Comme annoncé, les avocats du barreau de Port-au-Prince sont descendus dans les rues de la capitale, ce jeudi, pour protester contre l’assassinat de leur bâtonnier Me Monferrier Dorval. Ils entendaient également exiger justice en faveur des parents et proches de la victime.
Partie de la ruelle Rivière, devant le cabinet de feu Me Monferrier Dorval, cette marche pacifique se veut une signification du mécontentement des avocats suite à l’exécution de leur bâtonnier, vendredi soir, en sa résidence privée à Pèlerin 5 par des individus non identifiés. Les hommes de la basoche entendaient également exiger justice et lancer une mise en garde contre l'impunité qui caractérise le système judiciaire haïtien. Après avoir entonné un couplet de la dessalinnienne et passé les consignes concernant l’attitude à adopter pendant la marche, les protestataires ont longé l’avenue Lamartinière (Bois Verna) avant d’emprunter la rue Charles Summer où est logé le Ministère de la Justice et de la Sécurité Publique et se rendre au champ de mars, plus précisément en face du Palais National et de la Cour de Cassation où la marche a pris fin.
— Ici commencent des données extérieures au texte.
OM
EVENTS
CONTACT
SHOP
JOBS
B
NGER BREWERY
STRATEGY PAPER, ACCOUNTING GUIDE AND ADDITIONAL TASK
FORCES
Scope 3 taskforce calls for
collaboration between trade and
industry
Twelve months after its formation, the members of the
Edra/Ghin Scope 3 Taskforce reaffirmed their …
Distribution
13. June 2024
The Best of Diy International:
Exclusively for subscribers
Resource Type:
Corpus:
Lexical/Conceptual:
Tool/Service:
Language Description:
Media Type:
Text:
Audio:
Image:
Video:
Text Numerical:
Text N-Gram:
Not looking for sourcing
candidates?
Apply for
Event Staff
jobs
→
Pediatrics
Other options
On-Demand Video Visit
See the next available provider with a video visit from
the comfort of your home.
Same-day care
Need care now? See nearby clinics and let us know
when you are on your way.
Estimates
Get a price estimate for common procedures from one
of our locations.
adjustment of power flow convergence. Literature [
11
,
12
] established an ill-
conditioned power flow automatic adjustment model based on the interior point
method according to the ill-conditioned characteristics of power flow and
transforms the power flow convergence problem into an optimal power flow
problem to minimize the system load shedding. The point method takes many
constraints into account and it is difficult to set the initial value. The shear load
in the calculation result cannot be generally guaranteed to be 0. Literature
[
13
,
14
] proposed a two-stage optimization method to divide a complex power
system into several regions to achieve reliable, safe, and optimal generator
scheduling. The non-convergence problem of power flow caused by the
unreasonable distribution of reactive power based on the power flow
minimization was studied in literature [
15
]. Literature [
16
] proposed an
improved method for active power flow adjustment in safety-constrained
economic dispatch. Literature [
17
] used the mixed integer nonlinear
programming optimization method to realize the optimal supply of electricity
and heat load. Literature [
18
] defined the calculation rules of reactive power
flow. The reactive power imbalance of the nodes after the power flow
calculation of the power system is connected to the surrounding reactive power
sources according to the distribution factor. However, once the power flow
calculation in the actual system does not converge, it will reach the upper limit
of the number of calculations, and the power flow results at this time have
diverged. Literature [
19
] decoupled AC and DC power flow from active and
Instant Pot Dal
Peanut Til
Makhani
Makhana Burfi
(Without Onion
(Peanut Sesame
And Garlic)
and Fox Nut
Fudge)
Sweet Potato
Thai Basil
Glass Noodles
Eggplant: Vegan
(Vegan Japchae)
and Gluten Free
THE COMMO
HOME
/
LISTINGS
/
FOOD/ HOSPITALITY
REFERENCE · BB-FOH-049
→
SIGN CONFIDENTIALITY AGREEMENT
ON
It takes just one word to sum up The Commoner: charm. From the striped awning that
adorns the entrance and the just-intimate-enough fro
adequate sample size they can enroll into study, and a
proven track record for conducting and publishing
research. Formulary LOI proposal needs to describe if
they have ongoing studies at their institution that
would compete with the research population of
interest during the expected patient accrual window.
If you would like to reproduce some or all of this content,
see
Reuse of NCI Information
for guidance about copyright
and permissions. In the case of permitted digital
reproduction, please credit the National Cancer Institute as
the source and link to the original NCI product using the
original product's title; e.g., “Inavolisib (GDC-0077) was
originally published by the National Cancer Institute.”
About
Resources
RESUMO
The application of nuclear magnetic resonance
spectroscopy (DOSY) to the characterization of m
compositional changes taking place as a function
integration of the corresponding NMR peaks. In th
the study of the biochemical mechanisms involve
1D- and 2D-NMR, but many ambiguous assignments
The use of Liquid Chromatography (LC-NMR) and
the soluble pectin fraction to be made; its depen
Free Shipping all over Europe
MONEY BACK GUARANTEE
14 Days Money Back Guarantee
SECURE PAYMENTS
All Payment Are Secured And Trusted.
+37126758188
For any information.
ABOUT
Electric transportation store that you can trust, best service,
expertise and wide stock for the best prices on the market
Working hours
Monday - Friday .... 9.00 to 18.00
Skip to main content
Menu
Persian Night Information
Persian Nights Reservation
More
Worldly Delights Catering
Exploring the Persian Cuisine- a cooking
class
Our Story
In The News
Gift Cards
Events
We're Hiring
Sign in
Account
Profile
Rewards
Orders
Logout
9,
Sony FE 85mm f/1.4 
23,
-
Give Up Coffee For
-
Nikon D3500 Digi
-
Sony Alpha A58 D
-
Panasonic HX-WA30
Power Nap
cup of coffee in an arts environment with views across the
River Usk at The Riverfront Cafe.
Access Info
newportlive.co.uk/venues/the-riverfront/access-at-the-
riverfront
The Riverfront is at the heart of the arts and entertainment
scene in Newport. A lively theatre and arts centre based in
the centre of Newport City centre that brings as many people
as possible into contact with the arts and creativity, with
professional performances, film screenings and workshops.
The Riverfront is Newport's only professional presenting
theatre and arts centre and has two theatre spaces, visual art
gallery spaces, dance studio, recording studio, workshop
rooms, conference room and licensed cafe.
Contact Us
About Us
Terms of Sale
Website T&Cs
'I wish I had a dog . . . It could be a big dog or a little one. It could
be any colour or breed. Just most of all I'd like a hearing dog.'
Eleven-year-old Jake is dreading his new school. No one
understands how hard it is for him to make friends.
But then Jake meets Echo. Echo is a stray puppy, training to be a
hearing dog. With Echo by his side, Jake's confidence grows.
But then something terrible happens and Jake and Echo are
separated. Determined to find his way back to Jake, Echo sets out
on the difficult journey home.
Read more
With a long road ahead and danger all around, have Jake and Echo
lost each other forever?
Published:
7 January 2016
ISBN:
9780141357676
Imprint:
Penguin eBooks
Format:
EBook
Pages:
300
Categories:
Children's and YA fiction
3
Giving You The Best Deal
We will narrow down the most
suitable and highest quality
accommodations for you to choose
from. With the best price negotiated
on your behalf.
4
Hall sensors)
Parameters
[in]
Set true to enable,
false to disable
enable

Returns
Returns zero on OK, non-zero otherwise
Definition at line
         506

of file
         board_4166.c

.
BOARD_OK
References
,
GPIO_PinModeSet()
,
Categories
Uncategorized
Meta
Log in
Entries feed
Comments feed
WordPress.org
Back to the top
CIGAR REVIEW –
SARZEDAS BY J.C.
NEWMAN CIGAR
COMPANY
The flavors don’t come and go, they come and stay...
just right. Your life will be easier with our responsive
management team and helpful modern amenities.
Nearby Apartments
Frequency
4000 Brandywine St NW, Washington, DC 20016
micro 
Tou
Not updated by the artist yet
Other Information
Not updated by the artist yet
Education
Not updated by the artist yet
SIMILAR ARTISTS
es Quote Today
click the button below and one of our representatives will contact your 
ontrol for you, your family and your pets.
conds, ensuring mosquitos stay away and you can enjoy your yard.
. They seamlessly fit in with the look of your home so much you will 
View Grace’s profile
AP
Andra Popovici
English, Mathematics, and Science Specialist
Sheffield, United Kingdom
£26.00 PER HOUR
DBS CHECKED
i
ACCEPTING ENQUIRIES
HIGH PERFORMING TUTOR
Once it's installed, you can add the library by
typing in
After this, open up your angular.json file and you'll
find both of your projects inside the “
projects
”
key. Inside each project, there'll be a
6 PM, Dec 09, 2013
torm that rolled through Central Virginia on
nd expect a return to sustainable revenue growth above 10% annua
Vêtus de leurs toges, plusieurs centaines d’avocats ont pris part à cette marche pour exprimer leur indignation face à l’exécution de leur ancien collègue. Sur tout le parcours, ils n’ont pas manqué d’exprimer leur colère face à cet acte crapuleux. « Nous marchons pour demander justice et que cette disparition brutale de Me Dorval ne reste pas impunie », a déclaré l’ex-bâtonnier des avocats de Port-au-Prince, Me Carlos Hercule, présent à la marche aux cotés de ses confrères en vue de signifier sa réprobation de ce crime odieux.
« Cet assassinat est une attaque contre l’un des symboles de la République, à savoir la profession d’avocat », a déploré, pour sa part, l’ex-ministre de la justice, Bernard Gousse, remarqué sur le parcours. Il exige, lui aussi, que cet acte ne reste pas impuni tout en saluant la mobilisation des barreaux du pays.
Présent à la marche, Me Accène Joseph, a, lui aussi, dénoncé cet assassinat. Il se dit indigné par cet acte malheureux qui, estime-t-il, ne doit pas rester impuni.
Sur tout le parcours, plusieurs des avocats ont lancé des propos hostiles au pouvoir en place alors que d’autres ont clairement identifié le président Jovenel Moise comme étant le commanditaire de l’assassinat de leur confrère. « Jovenel bannou kou a, kou a fè nou mal o, Jovenel bannou kou a kou a fè nou mal o[…] lè gen jistis papa n ap pare tann yo… », ont scandé les protestataires clairement motivés à ce que justice soit faite. Certains se sont même dirigés vers le palais national et ont saccagé la barrière principale et exiger des poursuites judiciaires conte le chef de l’Etat.
Devant la Cour de Cassation où la marche a pris fin, les avocats, à travers, le président de la fédération des barreaux d’Haiti, FBH, Me Jacques Letang et la bâtonnière a.i de Port-au-Prince, Marie Suzie Legros, ont lancé un message fort, car ils savaient qu’ils se trouvaient juste à quelques mètres du bureau du président de la République. « Assez, le système d’injustice ne peut pas continuer… Trop de sang a déjà coulé sans que la trompète de la justice n’a sonné », a lâché Me Letang en larmes et inconsolable. La bâtonnière Legros a, pour sa part, exigé que toute la lumière soit faite dans ce dossier. Elle a fait remarquer que très souvent les enquêtes n’aboutissent pas ou se limitent à la condamnation des exécutants sans prendre la peine d’identifier les auteurs intellectuels des crimes.
Il faut dire que cette marche a eu le soutien de plusieurs dizaines d’étudiants de différentes entités de l’Université d’Etat d’Haiti et des militants politiques. Alors que la marche des avocats avait déjà pris fin, les étudiants protestataires ont tenté à deux reprises d’ériger des barricades de pneus enflammés en face du palais présidentiel. Ce qui a provoqué des heurts entre les protestataires et les agents du CIMO qui sécurisaient la manifestation. Les policiers ont du faire usage de gaz lacrymogène pour disperser les manifestants qui, à leur tour, ont lancé des pierres et une bonbonne de gaz en direction des policiers. Ce qui avait provoqué une situation de panique dans l’air du champ-de-mars.
Des manifestations ont également été organisées dans les 17 autres juridictions du pays à l’initiative de la fédération des barreaux d’Haiti en signe de protestation à l’assassinat de Me Dorval.